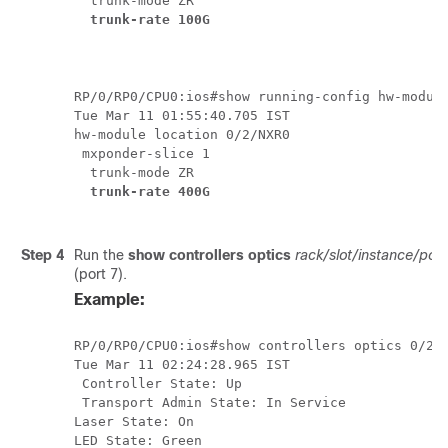
  trunk-mode ZR

trunk-rate 100G
RP/0/RP0/CPU0:ios#show running-config hw-module
Tue Mar 11 01:55:40.705 IST

hw-module location 0/2/NXR0

 mxponder-slice 1

  trunk-mode ZR

trunk-rate 400G
Step 4
Run the
show controllers optics
rack/slot/instance/port
(port 7).
Example:
RP/0/RP0/CPU0:ios#show controllers optics 0/2/0
Tue Mar 11 02:24:28.965 IST

 Controller State: Up

 Transport Admin State: In Service

Laser State: On

LED State: Green
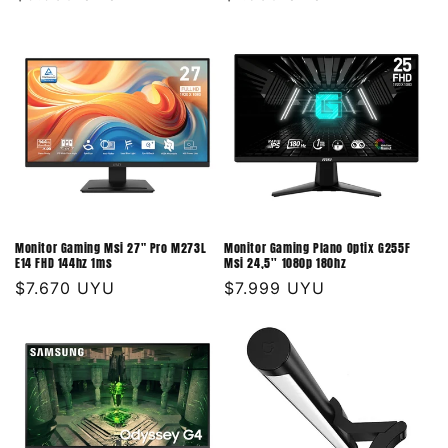
habitual
habitual
Monitor Gaming Msi 27" Pro M273L
Monitor Gaming Plano Optix G255F
E14 FHD 144hz 1ms
Msi 24,5'' 1080p 180hz
Precio
$7.670 UYU
Precio
$7.999 UYU
habitual
habitual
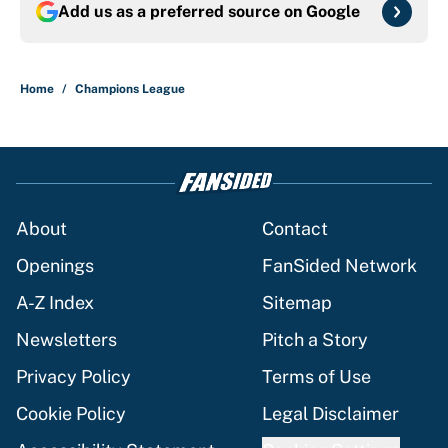
Add us as a preferred source on
Google
Home
/
Champions League
About
Contact
Openings
FanSided Network
A-Z Index
Sitemap
Newsletters
Pitch a Story
Privacy Policy
Terms of Use
Cookie Policy
Legal Disclaimer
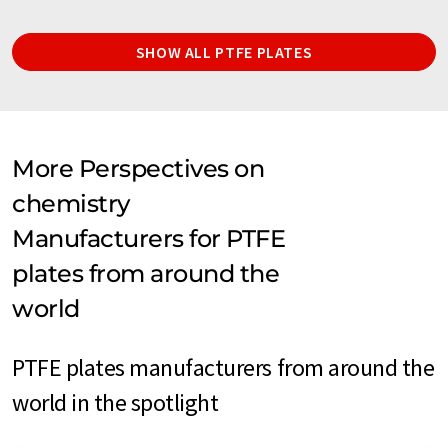
SHOW ALL PTFE PLATES
More Perspectives on
chemistry
Manufacturers for PTFE
plates from around the
world
PTFE plates manufacturers from around the
world in the spotlight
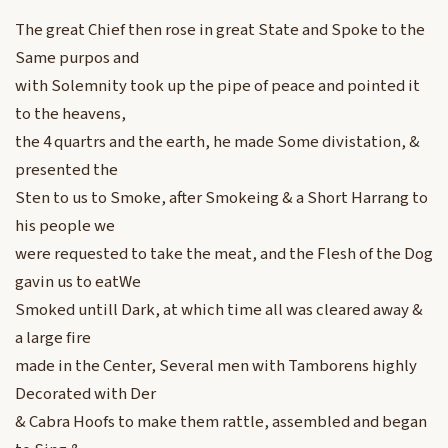
The great Chief then rose in great State and Spoke to the
Same purpos and
with Solemnity took up the pipe of peace and pointed it
to the heavens,
the 4 quartrs and the earth, he made Some divistation, &
presented the
Sten to us to Smoke, after Smokeing & a Short Harrang to
his people we
were requested to take the meat, and the Flesh of the Dog
gavin us to eatWe
Smoked untill Dark, at which time all was cleared away &
a large fire
made in the Center, Several men with Tamborens highly
Decorated with Der
& Cabra Hoofs to make them rattle, assembled and began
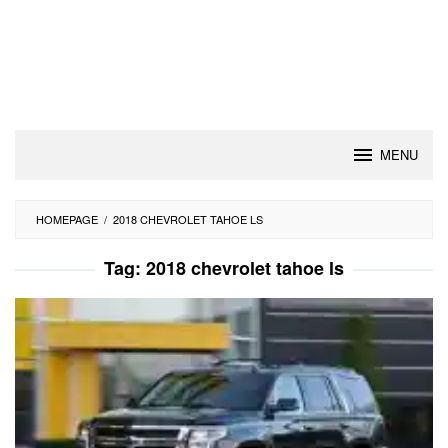
MENU
HOMEPAGE
/
2018 CHEVROLET TAHOE LS
Tag:
2018 chevrolet tahoe ls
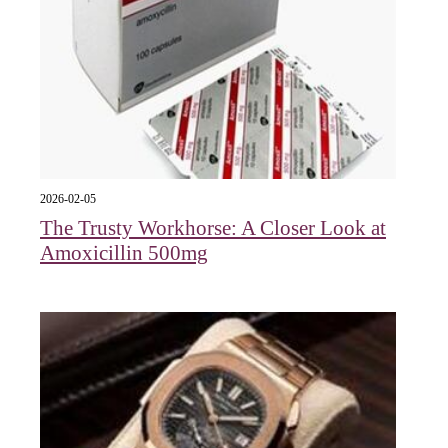
2026-02-05
The Trusty Workhorse: A Closer Look at
Amoxicillin 500mg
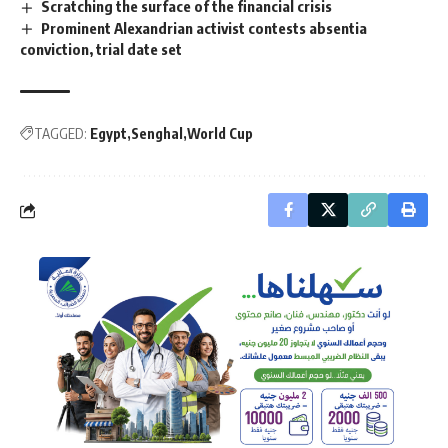
Scratching the surface of the financial crisis
Prominent Alexandrian activist contests absentia
conviction, trial date set
TAGGED:
Egypt
Senghal
World Cup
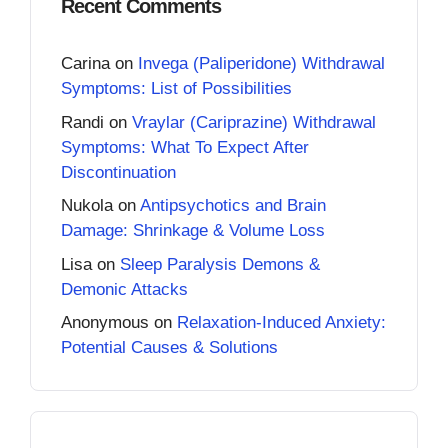
Recent Comments
Carina
on
Invega (Paliperidone) Withdrawal
Symptoms: List of Possibilities
Randi
on
Vraylar (Cariprazine) Withdrawal
Symptoms: What To Expect After
Discontinuation
Nukola
on
Antipsychotics and Brain
Damage: Shrinkage & Volume Loss
Lisa
on
Sleep Paralysis Demons &
Demonic Attacks
Anonymous
on
Relaxation-Induced Anxiety:
Potential Causes & Solutions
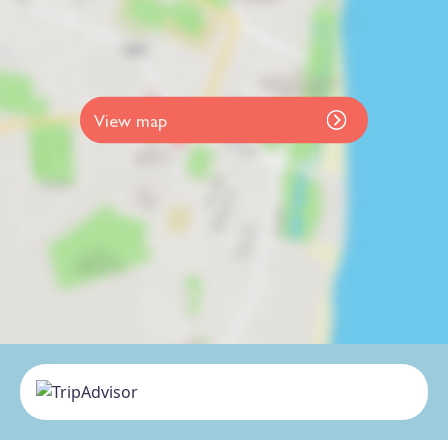
View map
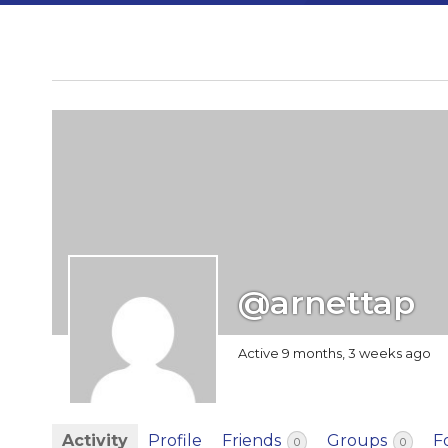
@arnettap
Active 9 months, 3 weeks ago
Activity
Profile
Friends
Groups
F
0
0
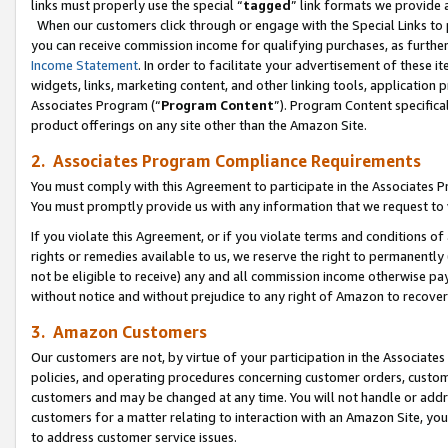
links must properly use the special “
tagged
” link formats we provide 
When our customers click through or engage with the Special Links to p
you can receive commission income for qualifying purchases, as further d
Income Statement
. In order to facilitate your advertisement of these i
widgets, links, marketing content, and other linking tools, application 
Associates Program (“
Program Content
”). Program Content specifical
product offerings on any site other than the Amazon Site.
2. Associates Program Compliance Requirements
You must comply with this Agreement to participate in the Associates
You must promptly provide us with any information that we request to
If you violate this Agreement, or if you violate terms and conditions 
rights or remedies available to us, we reserve the right to permanently
not be eligible to receive) any and all commission income otherwise pay
without notice and without prejudice to any right of Amazon to recove
3. Amazon Customers
Our customers are not, by virtue of your participation in the Associates
policies, and operating procedures concerning customer orders, custome
customers and may be changed at any time. You will not handle or addre
customers for a matter relating to interaction with an Amazon Site, yo
to address customer service issues.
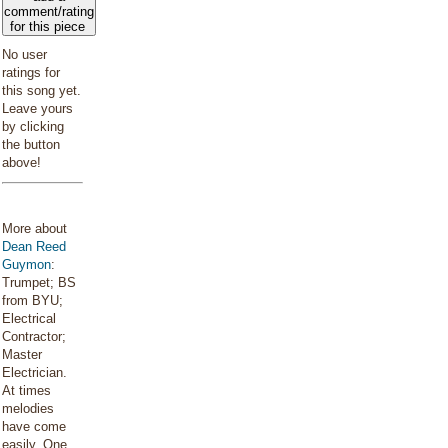
comment/rating
for this piece
No user
ratings for
this song yet.
Leave yours
by clicking
the button
above!
More about
Dean Reed
Guymon
:
Trumpet; BS
from BYU;
Electrical
Contractor;
Master
Electrician.
At times
melodies
have come
easily. One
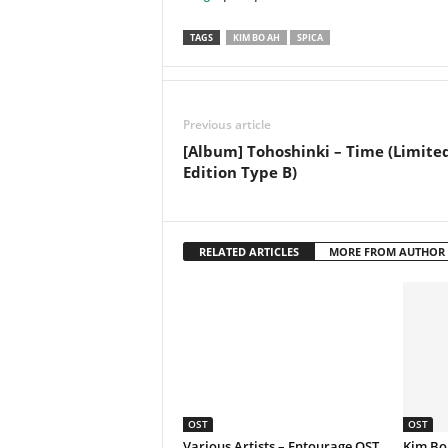
TAGS
KIM BO AH
SPICA
Previous article
[Album] Tohoshinki – Time (Limite
Edition Type B)
RELATED ARTICLES
MORE FROM AUTHOR
OST
OST
Various Artists – Entourage OST
Kim Bo 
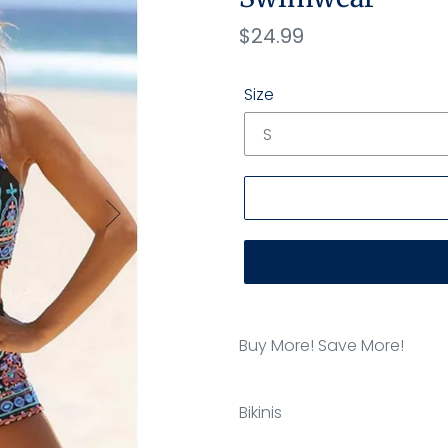
Regular
$24.99
price
Size
Adding
product
Buy More! Save More!
to
your
cart
Bikinis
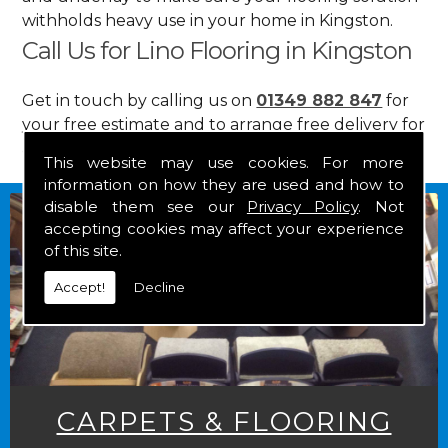
withholds heavy use in your home in Kingston.
Call Us for Lino Flooring in Kingston
Get in touch by calling us on
01349 882 847
for
your free estimate and to arrange free delivery for
any of our goods.
This website may use cookies. For more
information on how they are used and how to
disable them see our
Privacy Policy
. Not
accepting cookies may affect your experience
of this site.
Accept!
Decline
CARPETS & FLOORING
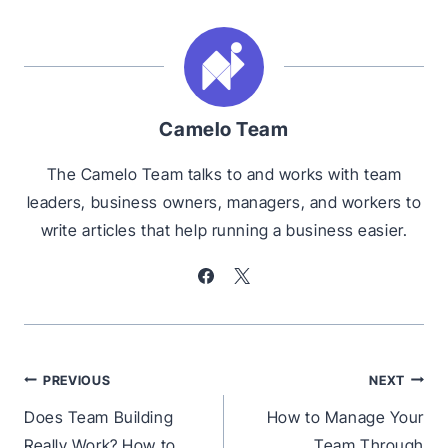
Camelo Team
The Camelo Team talks to and works with team
leaders, business owners, managers, and workers to
write articles that help running a business easier.
Post
PREVIOUS
NEXT
navigation
Does Team Building
How to Manage Your
Really Work? How to
Team Through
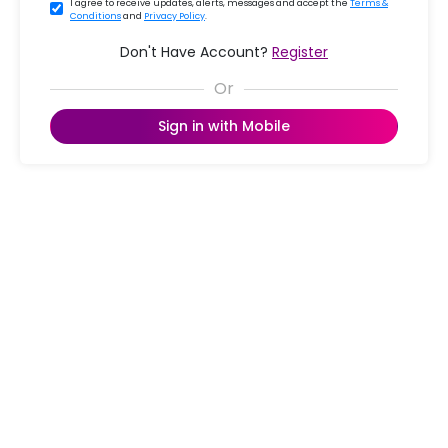
I agree to receive updates, alerts, messages and accept the
Terms &
Conditions
and
Privacy Policy
.
Don't Have Account?
Register
Sign in with Mobile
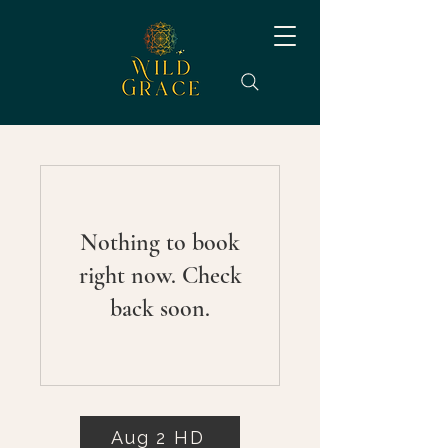
Nothing to book
right now. Check
back soon.
Aug 2 HD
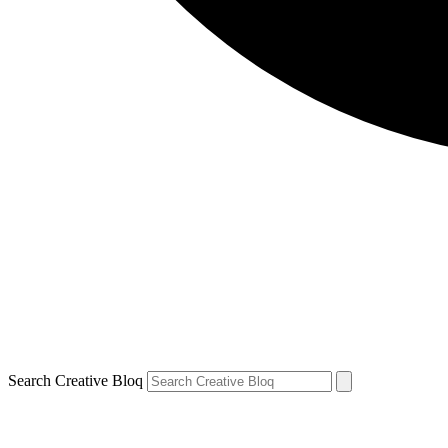
Search Creative Bloq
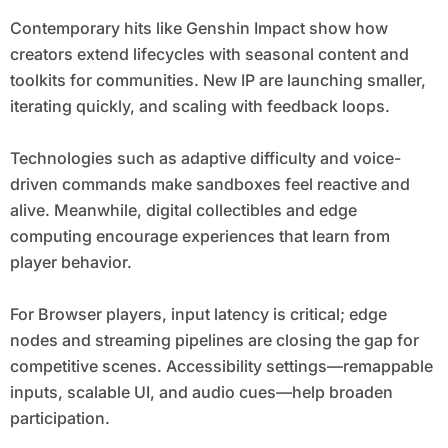
Contemporary hits like Genshin Impact show how
creators extend lifecycles with seasonal content and
toolkits for communities. New IP are launching smaller,
iterating quickly, and scaling with feedback loops.
Technologies such as adaptive difficulty and voice-
driven commands make sandboxes feel reactive and
alive. Meanwhile, digital collectibles and edge
computing encourage experiences that learn from
player behavior.
For Browser players, input latency is critical; edge
nodes and streaming pipelines are closing the gap for
competitive scenes. Accessibility settings—remappable
inputs, scalable UI, and audio cues—help broaden
participation.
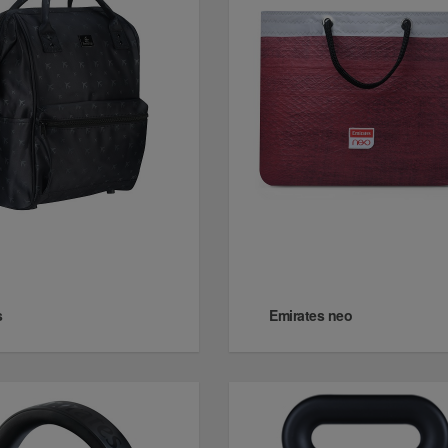
s
Emirates neo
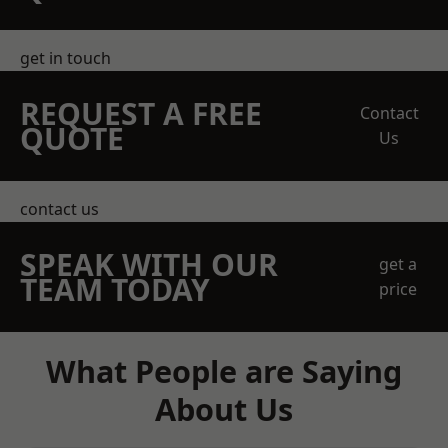
get in touch
REQUEST A FREE
Contact
QUOTE
Us
contact us
SPEAK WITH OUR
get a
TEAM TODAY
price
What People are Saying
About Us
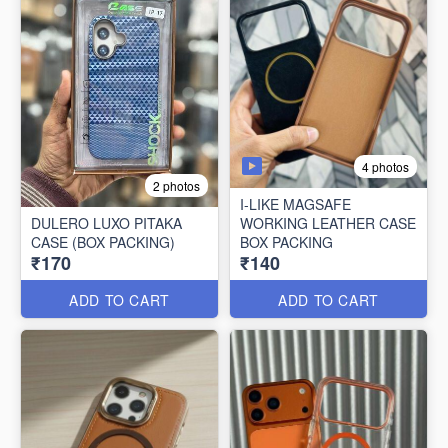
4 photos
2 photos
I-LIKE MAGSAFE
DULERO LUXO PITAKA
WORKING LEATHER CASE
CASE (BOX PACKING)
BOX PACKING
₹170
₹140
ADD TO CART
ADD TO CART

————

Exclude images and repeat all entries exactly.

  trunk-mode ZR

trunk-rate 100G
RP/0/RP0/CPU0:ios#show running-config hw-module
Tue Mar 11 01:55:40.705 IST

hw-module location 0/2/NXR0

 mxponder-slice 1

  trunk-mode ZR

trunk-rate 400G
Step 4
Run the
show controllers optics
rack/slot/instance/port
(port 7).
Example:
RP/0/RP0/CPU0:ios#show controllers optics 0/2/0
Tue Mar 11 02:24:28.965 IST

 Controller State: Up

 Transport Admin State: In Service

Laser State: On

LED State: Green
habitual
habitual
Monitor Gaming Msi 27" Pro M273L
Monitor Gaming Plano Optix G255F
E14 FHD 144hz 1ms
Msi 24,5'' 1080p 180hz
Precio
$7.670 UYU
Precio
$7.999 UYU
habitual
habitual
Add us as a preferred source on
Google
Home
/
Champions League
About
Contact
Openings
FanSided Network
A-Z Index
Sitemap
Newsletters
Pitch a Story
Privacy Policy
Terms of Use
Cookie Policy
Legal Disclaimer
SHOW ALL PTFE PLATES
More Perspectives on
chemistry
Manufacturers for PTFE
plates from around the
world
PTFE plates manufacturers from around the
world in the spotlight
The great Chief then rose in great State and Spoke to the
Same purpos and
with Solemnity took up the pipe of peace and pointed it
to the heavens,
the 4 quartrs and the earth, he made Some divistation, &
presented the
Sten to us to Smoke, after Smokeing & a Short Harrang to
his people we
were requested to take the meat, and the Flesh of the Dog
gavin us to eatWe
Smoked untill Dark, at which time all was cleared away &
a large fire
made in the Center, Several men with Tamborens highly
Decorated with Der
& Cabra Hoofs to make them rattle, assembled and began
MENU
HOMEPAGE
/
2018 CHEVROLET TAHOE LS
Tag:
2018 chevrolet tahoe ls
2026-02-05
The Trusty Workhorse: A Closer Look at
Amoxicillin 500mg
Scratching the surface of the financial crisis
Prominent Alexandrian activist contests absentia
conviction, trial date set
TAGGED:
Egypt
Senghal
World Cup
Recent Comments
Carina
on
Invega (Paliperidone) Withdrawal
Symptoms: List of Possibilities
Randi
on
Vraylar (Cariprazine) Withdrawal
Symptoms: What To Expect After
Discontinuation
Nukola
on
Antipsychotics and Brain
Damage: Shrinkage & Volume Loss
Lisa
on
Sleep Paralysis Demons &
Demonic Attacks
Anonymous
on
Relaxation-Induced Anxiety:
Potential Causes & Solutions
View map
@arnettap
Active 9 months, 3 weeks ago
Activity
Profile
Friends
Groups
F
0
0
links must properly use the special “
tagged
” link formats we provide 
When our customers click through or engage with the Special Links to p
you can receive commission income for qualifying purchases, as further d
Income Statement
. In order to facilitate your advertisement of these i
widgets, links, marketing content, and other linking tools, application 
Associates Program (“
Program Content
”). Program Content specifical
product offerings on any site other than the Amazon Site.
2. Associates Program Compliance Requirements
You must comply with this Agreement to participate in the Associates
You must promptly provide us with any information that we request to
If you violate this Agreement, or if you violate terms and conditions 
rights or remedies available to us, we reserve the right to permanently
not be eligible to receive) any and all commission income otherwise pay
without notice and without prejudice to any right of Amazon to recove
3. Amazon Customers
Our customers are not, by virtue of your participation in the Associates
policies, and operating procedures concerning customer orders, custome
customers and may be changed at any time. You will not handle or addre
customers for a matter relating to interaction with an Amazon Site, yo
to address customer service issues.
comment/rating
for this piece
No user
ratings for
this song yet.
Leave yours
by clicking
the button
above!
More about
Dean Reed
Guymon
:
Trumpet; BS
from BYU;
Electrical
Contractor;
Master
Electrician.
At times
melodies
have come
easily. One
TAGS
KIM BO AH
SPICA
Previous article
[Album] Tohoshinki – Time (Limite
Edition Type B)
RELATED ARTICLES
MORE FROM AUTHOR
OST
OST
Various Artists – Entourage OST
Kim Bo 
Regular
$24.99
price
Size
Adding
product
Buy More! Save More!
to
your
cart
Bikinis
withholds heavy use in your home in Kingston.
Call Us for Lino Flooring in Kingston
Get in touch by calling us on
01349 882 847
for
your free estimate and to arrange free delivery for
any of our goods.
This website may use cookies. For more
information on how they are used and how to
disable them see our
Privacy Policy
. Not
accepting cookies may affect your experience
of this site.
Accept!
Decline
CARPETS & FLOORING
Camelo Team
The Camelo Team talks to and works with team
leaders, business owners, managers, and workers to
write articles that help running a business easier.
Post
PREVIOUS
NEXT
navigation
Does Team Building
How to Manage Your
Really Work? How to
Team Through
I agree to receive updates, alerts, messages and accept the
Terms &
Conditions
and
Privacy Policy
.
Don't Have Account?
Register
Sign in with Mobile
Nothing to book
right now. Check
back soon.
Aug 2 HD
Search Creative Bloq
Contemporary hits like Genshin Impact show how
creators extend lifecycles with seasonal content and
toolkits for communities. New IP are launching smaller,
iterating quickly, and scaling with feedback loops.
Technologies such as adaptive difficulty and voice-
driven commands make sandboxes feel reactive and
alive. Meanwhile, digital collectibles and edge
computing encourage experiences that learn from
player behavior.
For Browser players, input latency is critical; edge
nodes and streaming pipelines are closing the gap for
competitive scenes. Accessibility settings—remappable
inputs, scalable UI, and audio cues—help broaden
participation.
s
Emirates neo
get in touch
REQUEST A FREE
Contact
QUOTE
Us
contact us
SPEAK WITH OUR
get a
TEAM TODAY
price
What People are Saying
About Us
4 photos
2 photos
I-LIKE MAGSAFE
DULERO LUXO PITAKA
WORKING LEATHER CASE
CASE (BOX PACKING)
BOX PACKING
₹170
₹140
ADD TO CART
ADD TO CART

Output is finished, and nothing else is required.